Cortes na instituição geram incerteza em relação ao futuro nem tão distante

Casa do Estudante Universitário no campus da UFSM, em Camobi, e as dificuldades de permanência dos alunos (Foto Arquivo/Sedufsm)

Por Fritz R. Nunes / Da Assessoria de Imprensa da Seção Sindical dos Docentes da UFSM (Sedufsm)

Maria Victoria de Souza Folha, 18 anos, veio de São Paulo para Santa Maria para ingressar no curso de Odontologia, neste segundo semestre de 2022. Contudo, a situação vivenciada por ela para poder fazer o curso, tem tons de dramaticidade. Questionada sobre como está lidando com os gastos, seja com alimentação, transporte e moradia, Victoria relata:

“No momento, estou tendo que escolher entre almoço e janta para conseguir juntar dinheiro para pagar o aluguel. E o panorama atual não dá nenhum sinal de estabilidade. Honestamente, não sei como poderei me manter na universidade. Para mim, a maior dificuldade é essa ansiedade gerada pela imprecisão do futuro”.

Victória: “no momento, estou tendo que escolher entre almoço e janta para conseguir juntar dinheiro para pagar o aluguel” (Foto Arquivo Pessoal)

O caso de Victoria, certamente não é isolado. Segundo ela própria, “os cortes de verba do governo federal para a educação prejudicam, e muito, a prestação de assistência estudantil, e torna o futuro muito incerto para os estudantes que, assim como eu, estão em situação de vulnerabilidade econômica”. A acadêmica de Odonto pretendia acessar o Benefício Socioeconômico (BSE), mas não conseguiu.

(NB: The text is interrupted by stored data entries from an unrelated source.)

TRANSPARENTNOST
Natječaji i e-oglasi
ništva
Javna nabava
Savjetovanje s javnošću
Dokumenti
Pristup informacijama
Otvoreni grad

“Entrei no segundo semestre e pretendia entrar na Casa do Estudante, pois eu e minha família não possuímos condições de me manter em outro estado (sou de São Paulo). No entanto, não pude nem participar da seleção para entrada na Casa, pois não foi liberada a inscrição para o BSE. Como resultado, tive que, às pressas, procurar um quarto para ficar na cidade, juntando economias até de onde não tinha para conseguir pagar um mês de aluguel, para setembro. Quando esse setembro acabar, não sei o que terei que fazer para me manter”, lamenta Victoria.

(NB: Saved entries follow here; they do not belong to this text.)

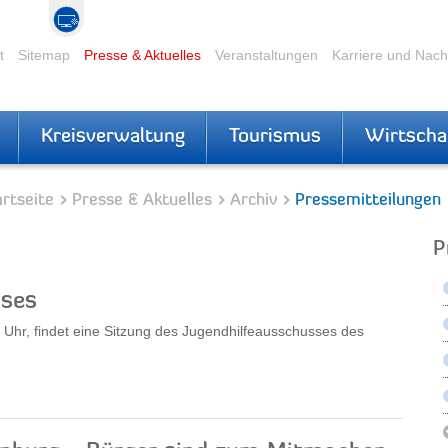
t
Sitemap
Presse & Aktuelles
Veranstaltungen
Karriere und Nac
Kreisverwaltung
Tourismus
Wirtscha
rtseite
Presse & Aktuelles
Archiv
Pressemitteilungen
P
sses
Uhr, findet eine Sitzung des Jugendhilfeausschusses des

O aperto pelo qual está passando a estudante advém da crise atravessada pelo Brasil, mas, sobretudo, pela redução contínua de recursos para as Instituições Federais de Ensino (IFEs), que obriga as gestões a diminuir investimento e custeio, prejudicando as mais diversas áreas, o que inclui a assistência estudantil.

Orçamento de 2022 corresponde a 41% do que era em 2015

Conforme os dados da Pró-Reitoria de Planejamento (Proplan), de 2015 a 2022, a inflação atingiu 57,29%. Porém, o orçamento atual da UFSM corresponde a somente 41,90% do que era em 2015. Enquanto, naquele ano, o recurso total alcançava R$ 181 milhões, em junho de 2022, após o corte de 7,2% (R$ 9,3 milhões) está em R$ 120,19 milhões. Se o valor acompanhasse a inflação, em 2022 deveria ter atingido R$ 285,63 milhões. (Gráfico logo abaixo)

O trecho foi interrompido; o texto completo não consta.